All the merits aside, the authors should revise the manuscript by correcting a handful of typographical errors before publishing. 

Author Response

The authors incorporated graphene oxide (GO) into PVF foam and investigated the electrochemical properties of the composite material with/without the adsorption of Pb ions. They used thorough morphological and spectroscopic characterization tools to elucidate the structure and chemistries of the system, with which to corroborate the conduction mechanism change that they proposed. Design of experiments is sound and the conductivity vs.  frequency & temperature plots in Figure 9 is a crucial an convincing piece of evidence to make the argument. Potential applications of the system are in the areas of energy storage (polymer electrolyte, capacitor etc.) and the work did shine light on the fundamental electrochemical processes. 

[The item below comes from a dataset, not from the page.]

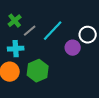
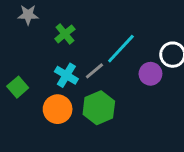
gray line: (30, 31) -> (94, 71), moved
cyan cross: (16, 49) -> (66, 75), turned 35

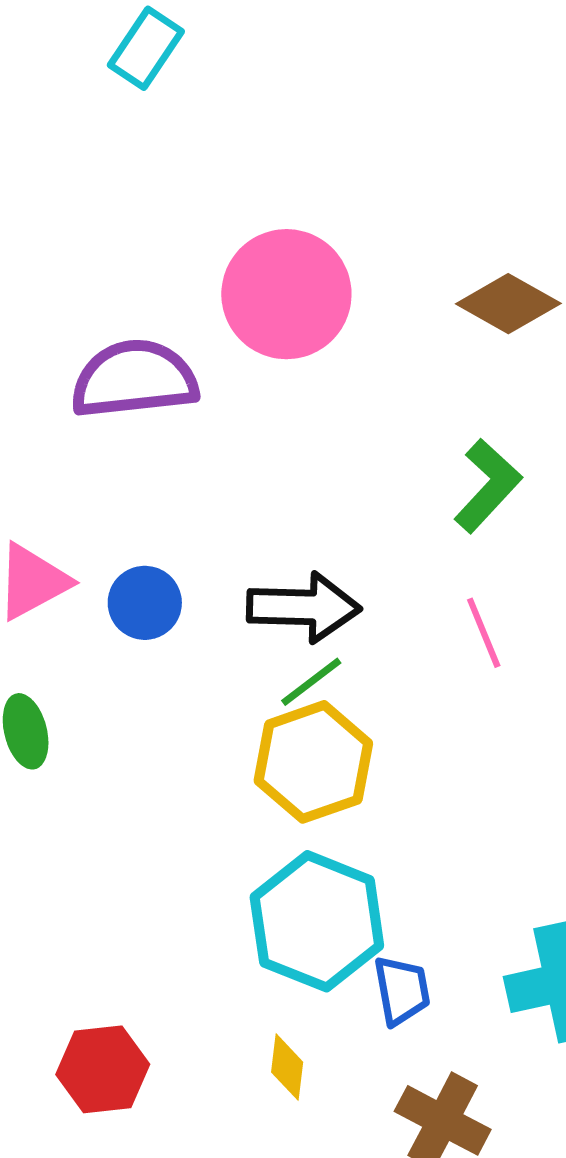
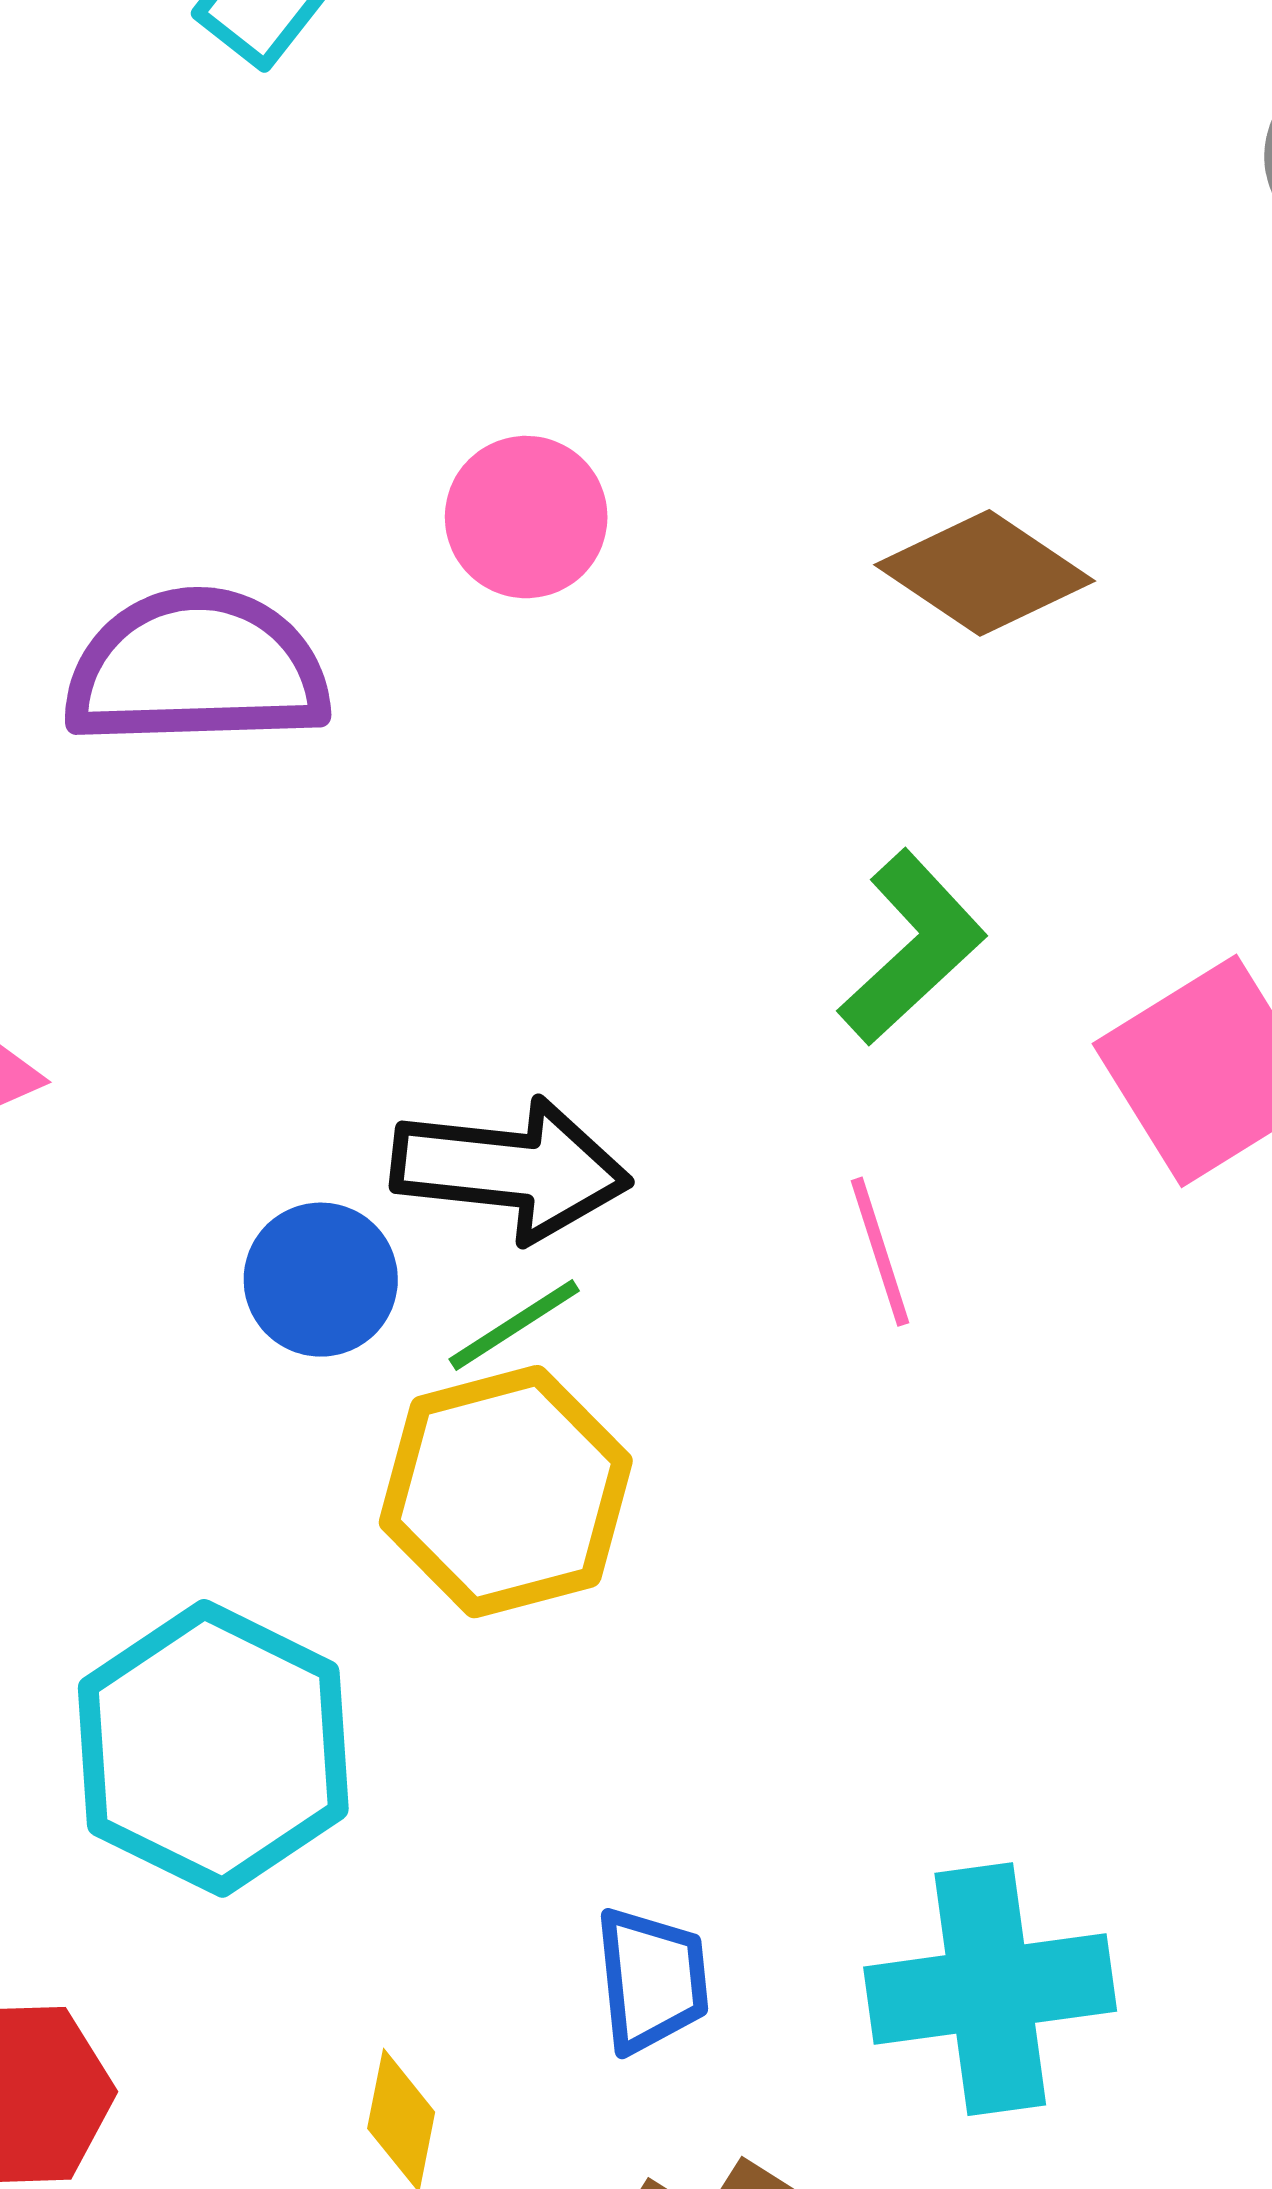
pink circle: (286, 294) -> (526, 517), size x0.6
blue circle: (145, 603) -> (321, 1280), moved
cyan hexagon: (317, 921) -> (213, 1748), moved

We thank the reviewer for the clear summary of our work. We are grateful for the time and energy you expended on our behalf.

All the merits aside, the authors should revise the manuscript by correcting a handful of typographical errors before publishing.

The quality of the whole manuscript was improved as you can see in this current draft.

Round 2

Reviewer 1 Report

Questions have been answered. References have been cited for supplementary information.